Although the stamp has lost its place with the advent of electronic transmissions, the philosophy behind it remains. If the claim is electronically transmitted by the dental office to the carrier, then — unless otherwise agreed — the patient pays the dentist and the carrier will send the reimbursement to the plan member.

This process is called non-assignment. In other words, the subscriber did not assign his or her insurance benefits to the dentist, nor did the dentist accept assignment. This simple process has far-reaching benefits. The patient is aware of the cost of the dental service and will be more likely to:

  • comply with treatment regimens;
  • acquire knowledge about the nature and extent of dental benefits;
  • become a better consumer of dental care and wise user of dental benefits;
  • develop an important comfort level for discussing fees with the dentist;
  • identify areas in the design of a dental plan that could be improved and apprise dental plan sponsors in response.

The ODA has a long-standing philosophy encouraging non-assignment dental plans for the simple reason that when patients have a meaningful financial involvement in their dental care, better decisions are made.

Information About Using Claim Forms

Using Your Social Insurance Number as Identification

In the early ’90s, Bill C-18 amended a 1988 Income Tax ruling that specified that it is an offence for a person or employer to use an employee’s Social Insurance Numbers (SIN) for any purpose other than income tax reasons, unless authorized by the individual.

The modified provisions contained in C-18 extended liability to include consulting firms and insurance companies that use SIN numbers for group benefit administration. This meant that employers obtain either written permission to use SINs from each employee, including retirees, or they must devise a different numbering scheme.

The patient must provide his or her certification, SIN or identification number in Part 2 of the ODA Standard Dental Claim Form.

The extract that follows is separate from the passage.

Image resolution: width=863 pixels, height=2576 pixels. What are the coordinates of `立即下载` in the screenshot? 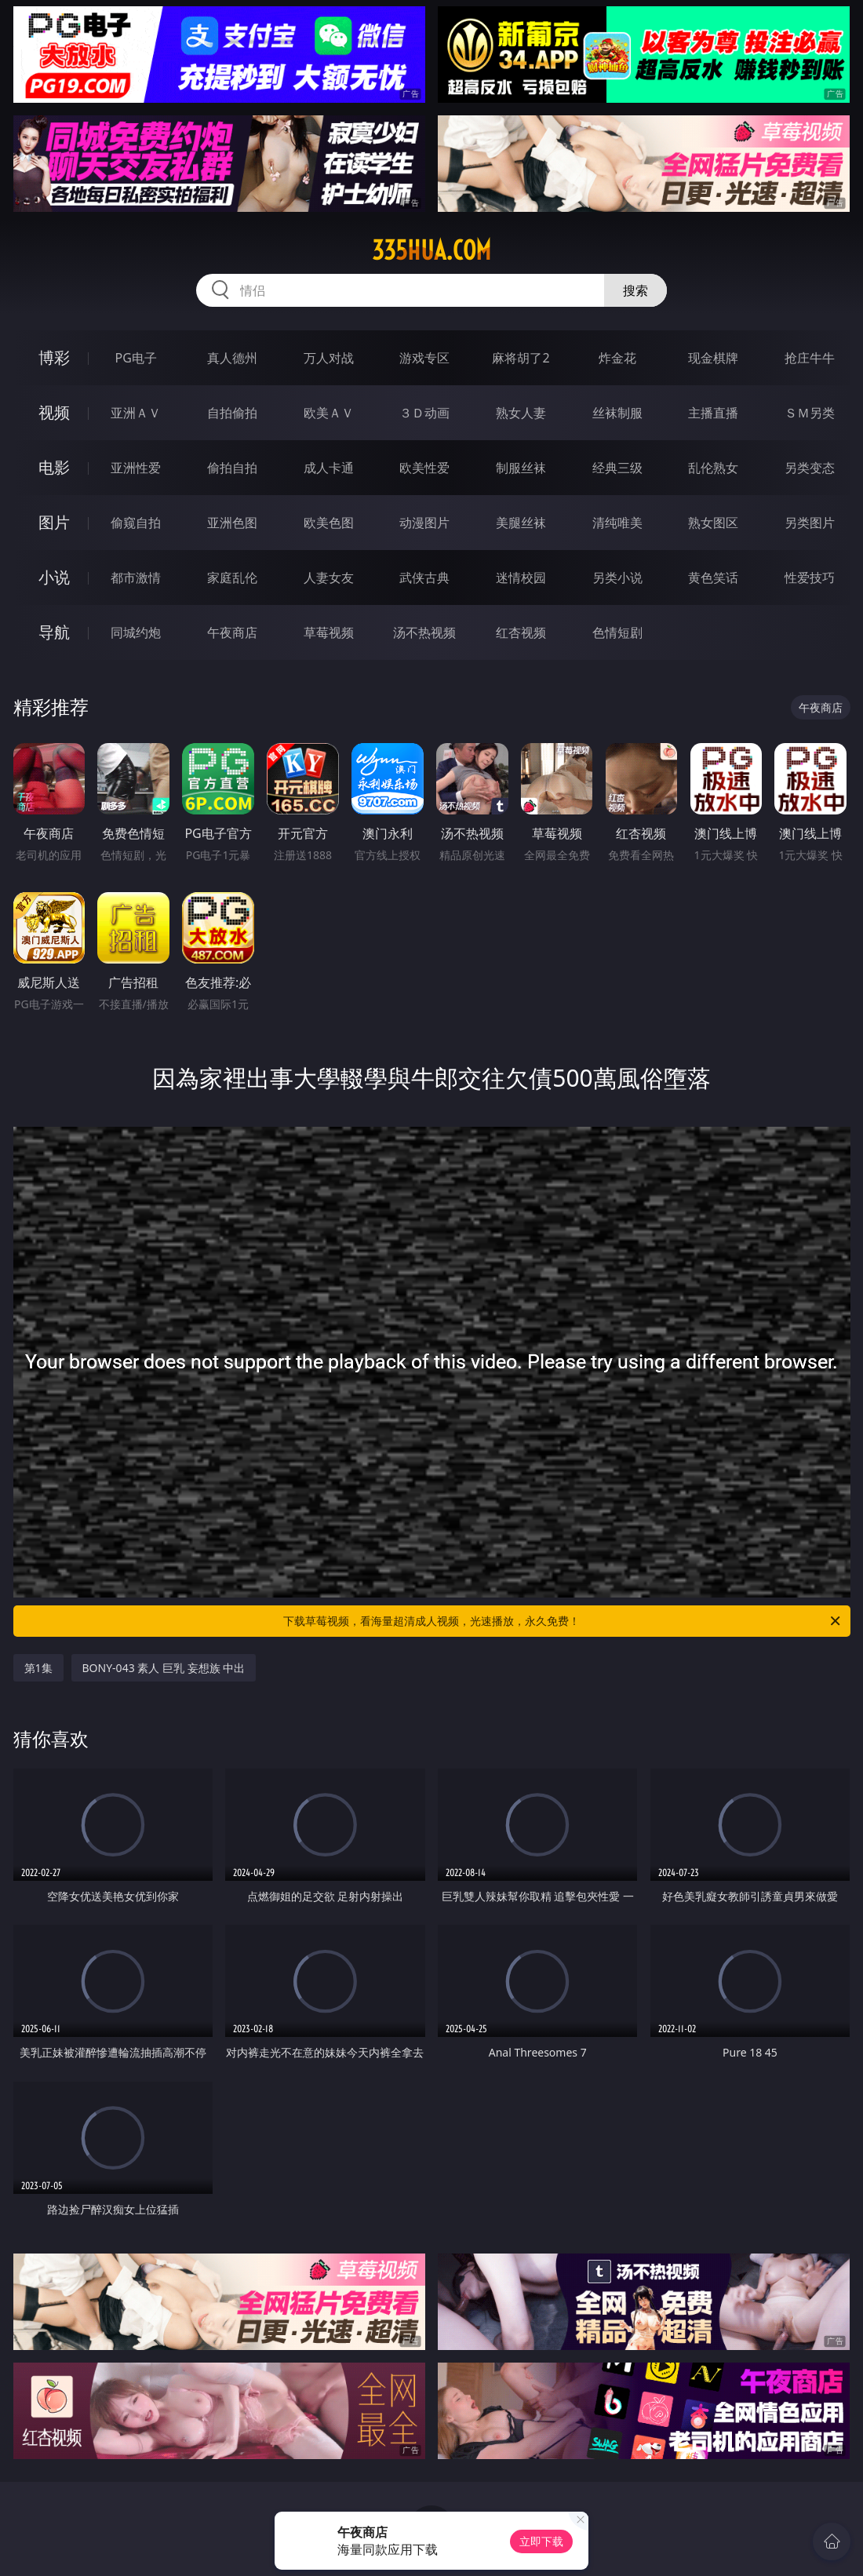 It's located at (541, 2541).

Patients who are unsure of their identification number should refer to their employee benefits card or consult the Benefits Department at their place of employment.

Privacy Concerns

The standard dental claim form conforms with the Personal Information Protection and electronic Documents Act (PIPEDA), a federal privacy law. The release on the claim form reads as follows:

I understand that the fees listed in this claim may not be covered by or may exceed my plan benefits. I understand that I am financially responsible to my dentist for the entire treatment. I acknowledge that the total fee of $ is accurate and has been charged to me for services rendered.

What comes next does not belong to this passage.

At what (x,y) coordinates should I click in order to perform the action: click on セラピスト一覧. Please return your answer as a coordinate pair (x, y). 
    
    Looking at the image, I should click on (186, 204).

I authorize the release of information contained in this claim to my ensuring company/plan administrator. I also authorize the communication of information related to the coverage of services described in this form of the named dentist.

The Canadian Dental Association (CDA) is in the process of notifying dentists, dental plan administrators, printers and software vendors of this change. By January 1, 2007 dentists should be using the revised form.

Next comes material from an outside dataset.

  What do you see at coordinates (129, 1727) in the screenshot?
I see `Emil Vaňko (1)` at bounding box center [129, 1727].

The Canadian Dental Association is also amending the standard dental pre-treatment form to reflect the same wording change.

Dentists using CDAnet, will also be required to update each patient (parent/guardian) signature on file. For each patient participating in CDAnet the following wording must accompany the signature:

I authorize release, to my dental benefit plan administrator and the CDA, information contained in claims submitted electronically. I also authorize the communication of information related to the coverage of services described to the named dentist. This authorization shall continue in effect until the undersigned revokes the same.

The signature on file must be updated every three years.

The signature serves two purposes: it authorizes the dentist to submit the claim/estimate electronically and it authorizes the plan administrator to send the electronic explanation of benefits (EOB) or pre-determination of benefits (POB) or claim acknowledgement back to the dental office. Dentists are obligated to give the EOB, POB or claim acknowledgment to the patient prior to leaving the office.